Neste “raio-x” à população que habita na Quinta do Loureiro verifica-se também que a maioria dos moradores do Bairro têm nacionalidade portuguesa. Cerca de 94% da população ocupa este lugar, sendo que pouco mais 2% apresenta nacionalidade estrangeira, oriunda de países como Estados Unidos da América, Brasil, Cabo Verde, São Tomé, Angola e Guiné-Bissau. Ainda assim, o mesmo estudo ressalva que uma percentagem corresponde a 3,5% dos residentes no Bairro não têm qualquer informação disponível no que respeita à nacionalidade.
No que toca às condições de ocupação das casas estes mediadores dizem-nos que desde 2011 a maioria dos alojamentos familiares de residência habitual, quer em Campo de Ourique quer na Quinta do Loureiro, são arrendados (54,3% e 97,8%, respetivamente). No Bairro apenas 1,8% dos alojamentos tem o proprietário como ocupante, o que equivale a quatro alojamentos.

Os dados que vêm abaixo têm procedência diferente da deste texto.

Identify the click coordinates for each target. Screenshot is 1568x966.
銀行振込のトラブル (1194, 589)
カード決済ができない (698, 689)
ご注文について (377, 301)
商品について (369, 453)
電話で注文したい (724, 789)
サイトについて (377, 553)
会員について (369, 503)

Ao longo desta análise e em conversa com os moradores percebemos ainda que a distribuição da população não chegou a todas as frentes. “Não avaliaram as situações das pessoas que estavam no estrangeiro ou presas. Quando regressaram ao bairro não encontraram as suas casas”, explicam.
E isso, segundo Vítor Santos, é um processo que não tem melhorado: “passaram 20 anos e não conseguimos dar habitação a todas as pessoas.”

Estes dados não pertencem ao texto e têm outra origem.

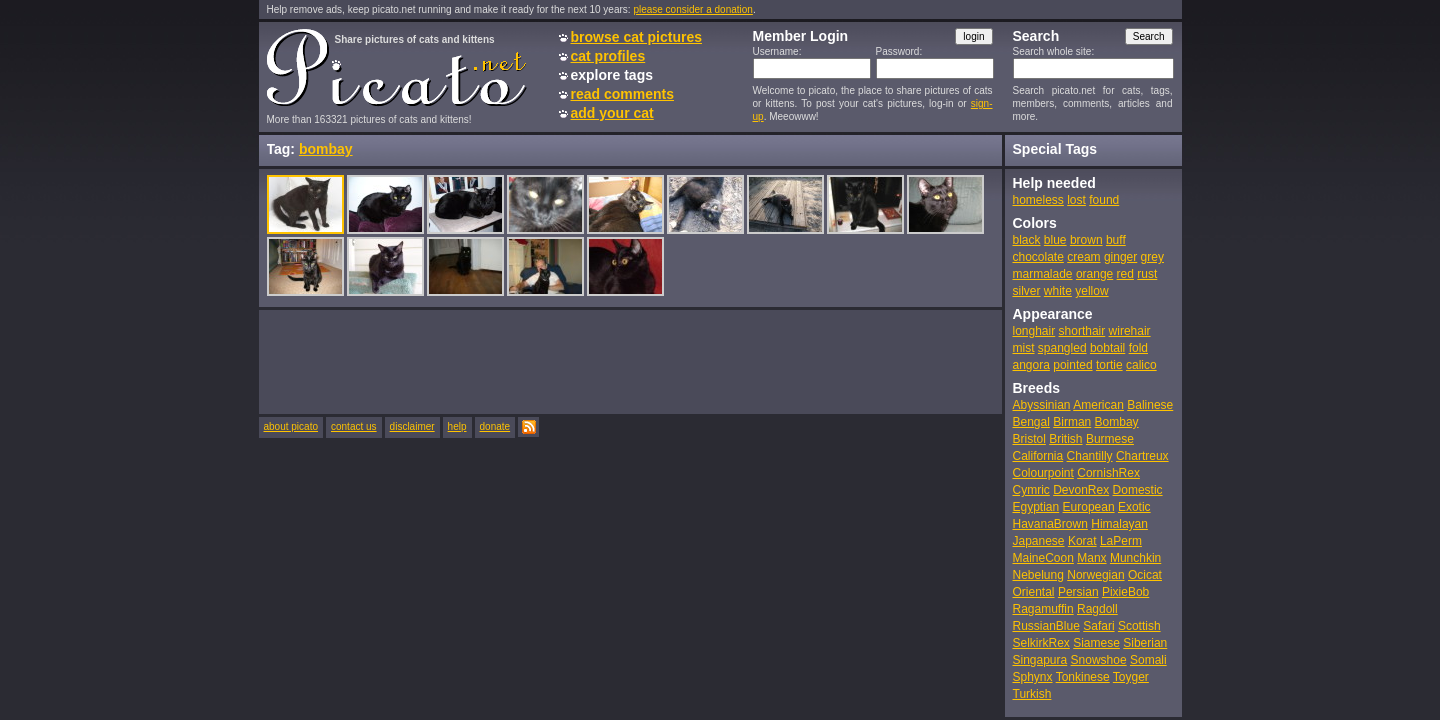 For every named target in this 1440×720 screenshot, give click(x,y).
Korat (1082, 541)
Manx (1091, 558)
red (1125, 274)
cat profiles (608, 56)
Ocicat (1145, 575)
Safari (1098, 626)
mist (1024, 348)
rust (1147, 274)
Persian (1078, 592)
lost (1076, 200)
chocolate (1038, 257)
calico (1141, 365)
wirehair (1130, 331)
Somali (1148, 660)
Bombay (1117, 422)
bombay (326, 149)
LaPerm (1121, 541)
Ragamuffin (1043, 609)
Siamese (1096, 643)
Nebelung (1038, 575)
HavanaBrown (1050, 524)
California (1038, 456)
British (1065, 439)
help (457, 426)
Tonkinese (1083, 677)
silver (1027, 291)
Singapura (1040, 660)
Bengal (1031, 422)
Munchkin (1135, 558)
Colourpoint (1043, 473)
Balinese (1150, 405)
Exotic (1134, 507)
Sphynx (1033, 677)
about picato (291, 426)
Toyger (1131, 677)
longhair (1034, 331)
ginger (1120, 257)
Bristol (1029, 439)
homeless (1038, 200)
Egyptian (1036, 507)
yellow (1091, 291)
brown (1086, 240)
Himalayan (1119, 524)
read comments (622, 94)
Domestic (1138, 490)
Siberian (1145, 643)
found (1104, 200)
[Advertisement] (631, 361)
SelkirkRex (1041, 643)
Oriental (1034, 592)
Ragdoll (1097, 609)
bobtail (1107, 348)
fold (1138, 348)
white (1058, 291)
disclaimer (412, 426)
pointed (1072, 365)
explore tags (612, 75)
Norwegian (1095, 575)
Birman (1072, 422)
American (1098, 405)
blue (1055, 240)
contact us (354, 426)
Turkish (1032, 694)
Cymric (1031, 490)
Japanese (1039, 541)
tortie (1109, 365)
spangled (1062, 348)
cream (1083, 257)
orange (1094, 274)
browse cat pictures (637, 37)
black (1027, 240)
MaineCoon (1043, 558)
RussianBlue (1046, 626)
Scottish (1139, 626)
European (1089, 507)
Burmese (1110, 439)
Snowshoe (1099, 660)
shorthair (1082, 331)
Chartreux (1142, 456)
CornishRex (1108, 473)
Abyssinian (1042, 405)
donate (495, 426)
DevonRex (1081, 490)
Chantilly (1090, 456)
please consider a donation (693, 9)
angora (1031, 365)
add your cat (612, 113)
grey (1152, 257)
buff (1116, 240)
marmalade (1043, 274)
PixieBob (1125, 592) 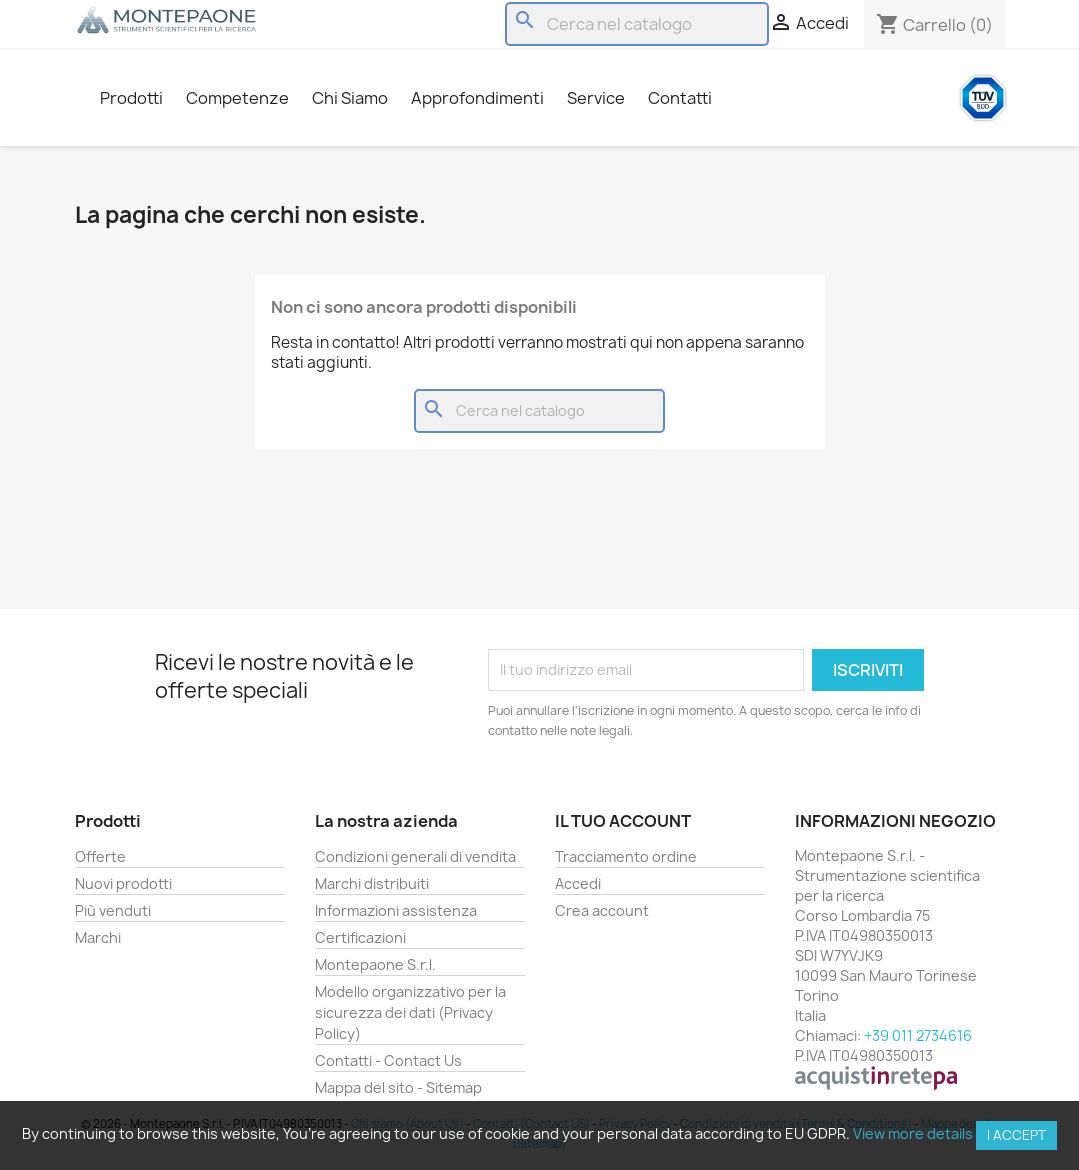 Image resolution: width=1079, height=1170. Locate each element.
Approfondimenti (477, 98)
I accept (1016, 1135)
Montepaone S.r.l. (375, 964)
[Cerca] (637, 24)
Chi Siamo (350, 98)
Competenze (237, 98)
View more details (913, 1133)
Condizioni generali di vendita (415, 856)
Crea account (602, 910)
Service (596, 98)
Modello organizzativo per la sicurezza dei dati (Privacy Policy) (410, 1012)
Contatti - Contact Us (388, 1060)
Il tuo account (623, 821)
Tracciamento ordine (626, 856)
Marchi (98, 937)
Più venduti (113, 910)
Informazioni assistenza (396, 910)
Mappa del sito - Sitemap (398, 1087)
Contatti (680, 98)
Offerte (100, 856)
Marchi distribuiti (372, 883)
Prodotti (131, 98)
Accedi (578, 883)
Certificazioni (360, 937)
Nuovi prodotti (123, 883)
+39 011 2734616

O mesmo estudo reforça ainda que as áreas dos alojamentos familiares têm uma dimensão entre os 50 e os 100 metros quadrados. Uma realidade que nem sempre foi e é assim. Cerca de 21% dos alojamentos, em 2011, correspondiam a uma área inferior a 50 metros quadrados. Estas casas apresentavam condições básicas de habitação, mas havia um “quase” sempre presente no estudo. “O quadro da freguesia apresenta-se quase com a totalidade dos alojamentos com água, retrete, esgotos e banho. Do total de 10 354 alojamentos familiares de residência habitual existentes na freguesia, 17 não dispõem de água, 31 de retrete, dez de esgotos e 151 não de banho”, lê-se no estudo de impacto.
No contexto do Bairro, 225 alojamentos familiares de residência habitual estão equipados com as condições descritas.
Apesar de a zona estar rodeada de construções do século XX, os 11 edifícios que dão vida à Quinta do Loureiro assinalaram o fim de um período de “rejuvenescimento” da zona. Entre 1981 e 2011 o número de novos edifícios não rondava uma percentagem acima de 8%.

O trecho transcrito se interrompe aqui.